His paintings often drew on his immediate surroundings and everyday life. They were noted for a poetic quality and an often spontaneous, sketch-like handling.

Portraiture was part of his practice from early in his artistic career. His portraits included members of his family and people from his artistic circle.

Morgenthaler's works were acquired by the Swiss Confederation, art associations and private collectors. They are held by several Swiss museums, including the Aargauer Kunsthaus, Kunstmuseum Bern, Kunstmuseum Solothurn, Kunstmuseum Thun, Kunstmuseum Winterthur and Kunsthaus Zürich.

== Exhibitions ==
Morgenthaler’s exhibition career developed from around 1920. His later solo exhibitions included shows at Kunsthaus Zürich in 1938 and 1960–1961, Kunstmuseum Solothurn and Kunsthalle Bern in 1945, Kunsthalle Basel in 1948 and 1962, Kunstmuseum St. Gallen in 1950, Kunstsammlung Thun in 1953, and Kunsthaus Glarus and Kunsthalle Bern in 1957.

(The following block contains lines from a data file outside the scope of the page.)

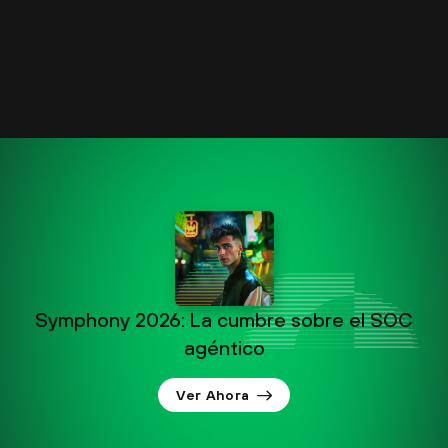
Symphony 2026: La cumbre sobre el SOC
agéntico
Ver Ahora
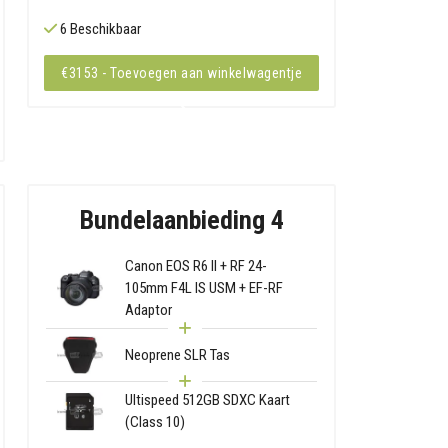
6 Beschikbaar
€3153 - Toevoegen aan winkelwagentje
Bundelaanbieding 4
Canon EOS R6 II + RF 24-
105mm F4L IS USM + EF-RF
Adaptor
Neoprene SLR Tas
Ultispeed 512GB SDXC Kaart
(Class 10)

In 2015, Kunstmuseum Thun presented Der Kontinent Morgenthaler: Eine Künstlerfamilie und ihr Freundeskreis, an exhibition on the Morgenthaler family and its artistic circle. The exhibition took Ernst Morgenthaler’s painting career as its starting point.

== Selected work ==
Morgenthaler's 1922 portrait Der Maler von Tscharner depicts the painter Johann von Tscharner and is held by the Aargauer Kunsthaus. The painting has been noted for its strong colour contrasts and organised composition.

== Legacy ==
After Morgenthaler’s death in 1962, works from his estate entered the collection of Kunstmuseum Thun.